As yet, there are no major human studies in which researchers have specifically tested therapeutics that target the endocannabinoid system. Nevertheless, related research has produced promising results. For instance, in some animal models of autism, cannabidiol has been shown to impact social deficits, although more research is needed to solidify the results and establish statistical significance. A case report on a young patient with PTSD-related anxiety could also be relevant: when administered cannabidiol (CBD) oil, the patient showed significant improvements in anxiety levels, and there were no major safety concerns associated with targeting the endocannabinoid system. Given the parallels between this patient’s symptoms and those commonly experienced by autistic patients, it is possible that similar therapies targeting the endocannabinoid system might have comparable beneficial effects on social anxiety in such patients.

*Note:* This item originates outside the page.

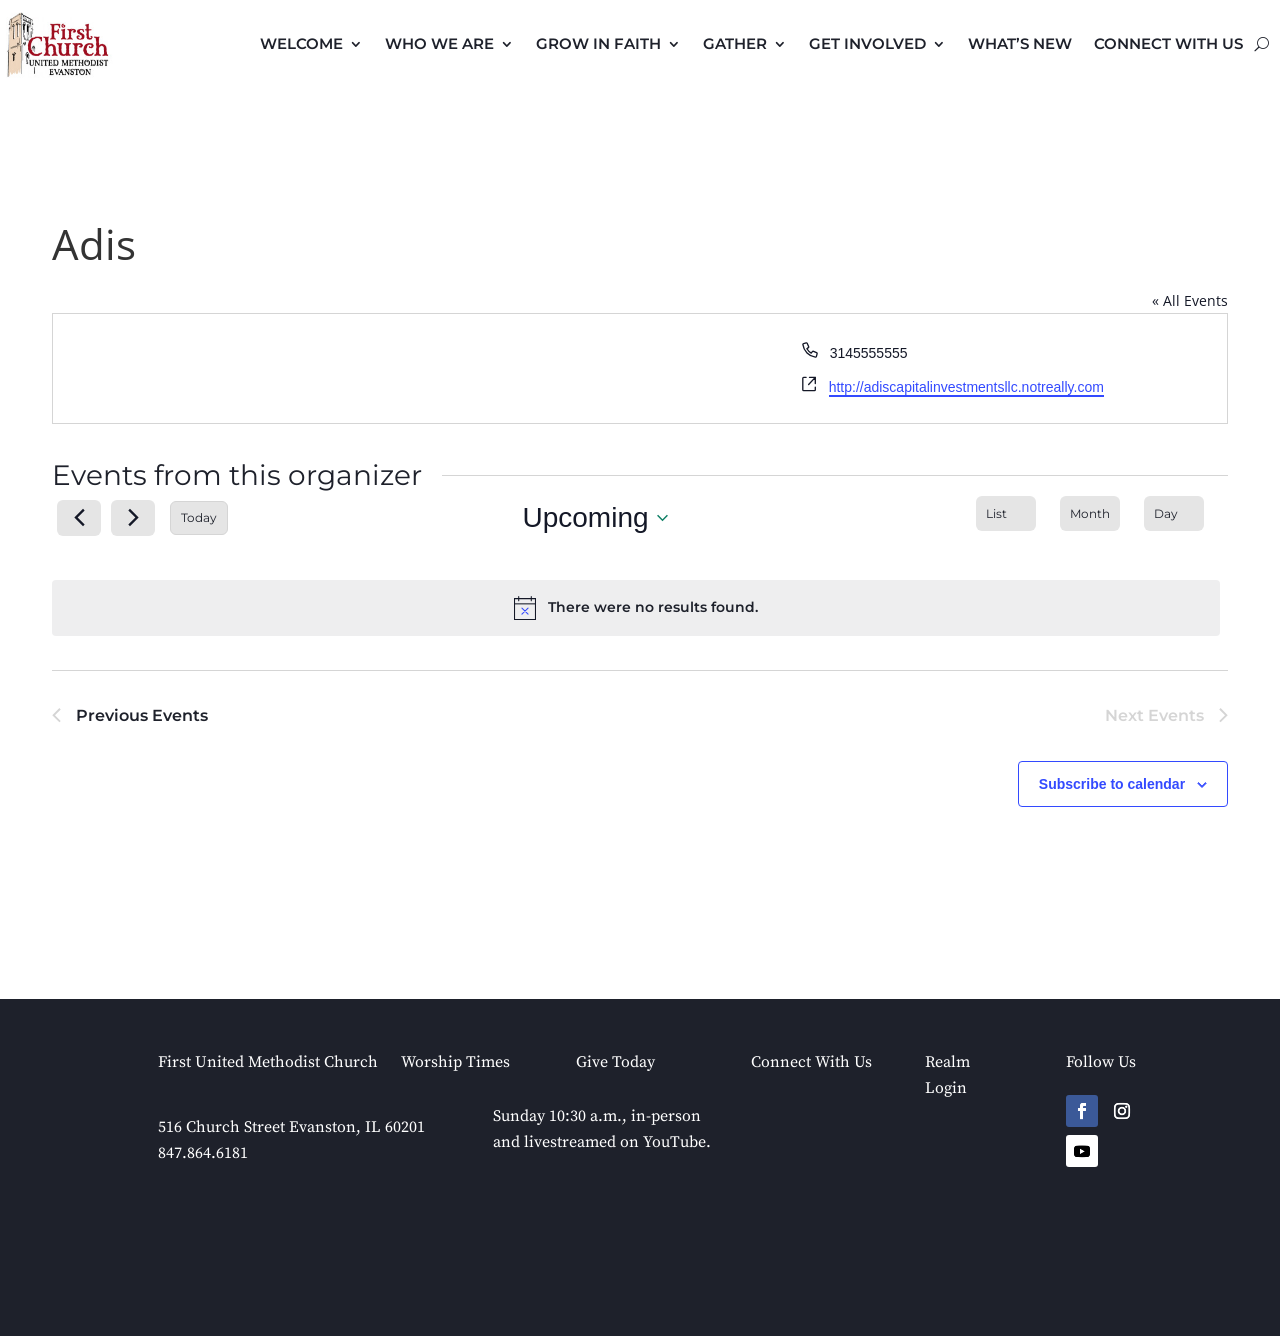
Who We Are (439, 43)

Additionally, the endocannabinoid system’s role in maintaining healthy neurological status suggests that it might be possible to address endocannabinoid disruption in autistic patients with nutritional supplements, such as curcumin. Studies show that levels of neuroinflammatory cytokines are elevated in autistic patients, and some scientists believe this circumstance could be the result of endocannabinoid disruption. According to a 2015 study published in Life Sciences, it is possible to lower the levels of these same cytokines through curcumin supplementation. In this study, the researchers gave rat models of autism oral doses of curcumin (either 50 mg/kg, 100 mg/kg, or 200 mg/kg), and they found significant improvements in multiple behavioral paradigms associated with social anxiety, including social interaction and repetitive coping behavior. Therefore, addressing the neurological issues associated with endocannabinoid disruption could be another way in which this system can be targeted to address the symptoms of social anxiety in autistic patients.

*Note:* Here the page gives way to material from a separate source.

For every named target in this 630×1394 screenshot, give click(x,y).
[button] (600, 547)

Although research on the connection between disruption of the endocannabinoid system and social problems in autism is limited, it remains one of the most promising areas of investigation in the field. As the theoretical and in vitro evidence accumulates, more scientists are suggesting the time has come to develop and test targeted therapeutics. However, even now, physicians can consider how the endocannabinoid system might be affected in individual patients and whether supplements like cannabidiol oil and curcumin are appropriate therapy options for individuals who struggle with autism-related social functioning.